If something unexpected comes up after briefing is complete in state or federal appellate court, there is the option under the rules to submit supplemental authority, both before and after an oral argument. FRAP 28(j) and Minn. R. Civ. App. P. 128.05 specifically authorize the submission of supplemental authorities to the court after the brief has been filed. While clearly intended to allow parties to call to the attention of the court newly decided cases, the rules are not so limited by their terms. If you come across a really good case that you didn’t find before you submitted your brief, you can still call it to the court’s attention. Better late than never.
Of course, lawyers being lawyers, the court has placed a limit on how much you can say about the case when you send it to the court. Technically, the rules require you to cite a case, tell the court where it should have gone in the brief and be done. Prior versions of the federal rule admonished lawyers to avoid argument in making these supplemental submissions, but since that rule was hardly ever honored by the lawyers, the current version of the federal rule instead places a strict limit on the number of words lawyers may use, no matter how argumentative. The Minnesota rule has not followed form, and provides that the submission “must state without argument the reasons for the supplemental citations.” The rule goes on to say that any response must be “made promptly and must be similarly limited.” This is more than just a suggestion. The effectiveness of a supplemental citation can be undercut dramatically if the lawyer tries to squeeze in inappropriate argument. While the appellate courts appreciate zealous advocacy, at a certain point, enough is enough, and too much is too much. As the Minnesota Supreme Court said once, “The spirit of controversy seems to be an ever-present obsession. The present appeal furnishes abundant proof of just such mental ailment.” Walsh v. Dahl, 195 Minn. 36, 37, 261 NW476, 476 (Minn. 1935). No one wants that kind of comment on their resumé.
Interestingly, while the federal rule limits both the submission and response to 350 words, Minnesota rule does not contain a length limit. Again, lawyers being lawyers, some submissions may be quite lengthy. Finally, in both federal and state court, this is one of the few provisions that authorizes a submission to the court in the form of a simple letter.
But what if something came out of your mouth at oral argument that you really want to take back? Or better yet, what if something came out of your opponent’s mouth that you want them to take back?

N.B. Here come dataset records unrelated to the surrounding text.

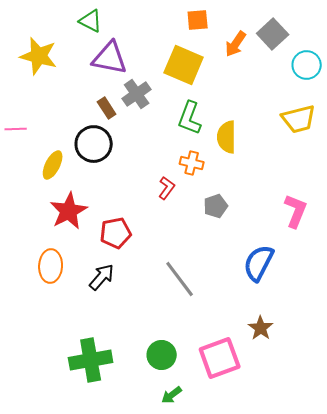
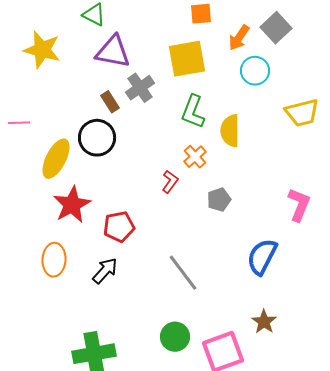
yellow square: (184, 65) -> (187, 59), turned -33
cyan circle: (307, 65) -> (255, 71), moved
orange cross: (192, 163) -> (195, 157), turned 35
yellow ellipse: (53, 165) -> (56, 159), size x1.4
green circle: (162, 355) -> (175, 337), moved

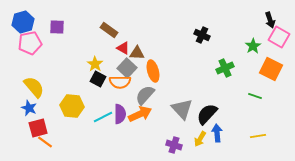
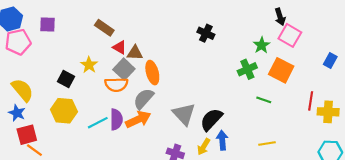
green cross: (225, 68) -> (247, 69), moved
black square: (98, 79) -> (66, 79), moved

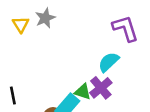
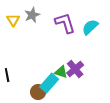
purple L-shape: (125, 28) -> (65, 23), moved
cyan semicircle: (109, 62) -> (90, 27), moved

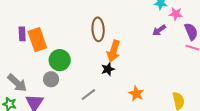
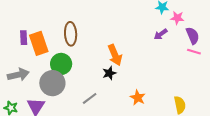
brown ellipse: (98, 29) -> (71, 34), moved
orange arrow: (114, 51) -> (115, 55), turned -40
gray circle: (51, 79) -> (52, 83), size x1.6
gray arrow: (17, 83) -> (18, 75), moved, turned -55

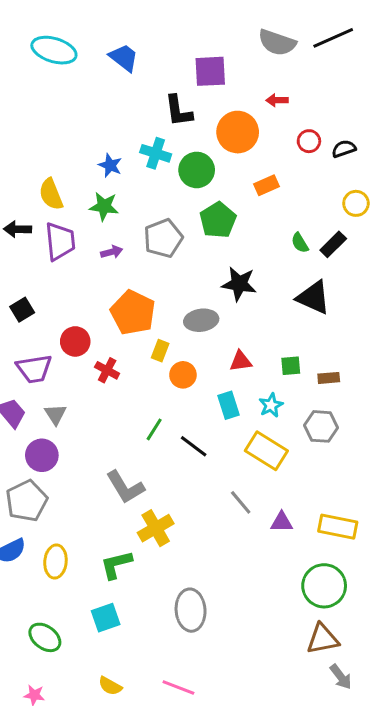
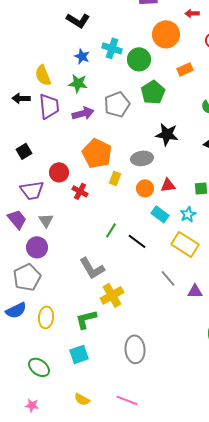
black L-shape: (178, 111) -> (78, 20), moved, turned -50
purple arrow: (112, 252) -> (83, 113), size x1.5
orange circle: (183, 375) -> (145, 188), moved
cyan rectangle: (229, 405) -> (160, 214), turned -36

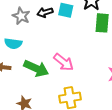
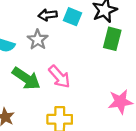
gray star: (21, 16) -> (38, 40), moved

Clearly, neither the federal nor state court rules regarding citation to supplemental authority apply to that circumstance. So what authority is there for correcting statements made during oral argument or, even better, making your opponent correct what they said? The short answer is some, but not much.
It is probably entirely appropriate for a lawyer, as an officer of the court, to make a written submission following argument to correct a misstatement. Often lawyers will offer to provide supplemental record citations when a question comes up during argument and they just don’t know the answer. Generally, that offer is left on the table by the appellate panel, although from time to time they will ask the lawyer to give them that help. I have had more than one occasion to make such offers, and ultimately to make such submissions. In addition, I have submitted post-argument letters to the court correcting something that was a clear misstatement on my part. But I’ve never had anyone try to make me take back something I’ve said.
Not too long ago, the Court of Appeals was faced with an interesting request to require a lawyer to either retract or restate part of her argument on appeal. According to her opponent, a “fundamental confusion” arose during oral argument “as to which of two mutually exclusive factual positions” the complaint alleged. The case presented a single issue for appeal: whether the receipt and access code the appellant-purchaser received after buying a car wash from the respondent-gas station was a “gift certificate” within the meaning of Minn. Stat. § 325G.53, subd. 2 (2010), which makes it unlawful to “sell a gift certificate that is subject to an expiration date.” During oral argument, the court asked the parties to state their positions regarding whether the complaint alleged that the appellant purchased (1) value to be applied toward a car wash, so that if the price later rose, he would have to accept a lesser car wash or else pay more to get the car wash he originally intended to purchase, or (2) a specific car wash, so he was entitled to that wash regardless of a later price increase. The gas station claimed the latter and understood the appellant to assert the former. Based on follow-up questions from the court, the gas station believed this disagreement was material to the ultimate decision.
Following three letters to appellant’s counsel requesting formal clarification of the appellant’s position, the gas station filed a “Motion for Clarification of the Record,” citing the court’s “inherent power to control the handling of matters before [it]” pursuant to Minn. R. Civ. App. P. 103.04 and 127. In response, the appellant’s counsel explained she did not believe any dispute existed as to what was said at oral argument. Appellant’s lawyer first noted that no legal mechanism existed for the gas station to seek clarification of what was said during oral argument. Then, appellant’s counsel acknowledged that she and the lawyer for the gas station may draw different conclusions from the record, abut that those differing interpretations did not create “fundamental confusion” as to the record itself.
The court agreed. It denied the motion, concluding the relief it sought was “unauthorized and unnecessary,” and explaining that no matter how the gas station understood appellant’s claims at oral argument, the court would “independently review the existing record, including the allegations contained in the complaint.”
As a lawyer presenting oral argument, you may find yourself in a situation where, for any number of reasons, a thought is expressed poorly. An inaccurate reference to the record, a misstated citation or a less than complete description of case law may inadvertently ignite distracting controversy over an inconsequential matter. The best advice is probably to recognize that the courts realize that the lawyers who come before them are human, and hardly ever present perfect oral arguments. And in the end, it is the record of the proceedings below that guide the appellate court in deciding what issues are before it, and how they should be resolved.
The bottom line — if you make a truly serious misstatement to any court, you should correct it at the earliest possible date. But the ability to submit supplemental information to an appellate court should never be seen as a chance to continue the argument once it is over.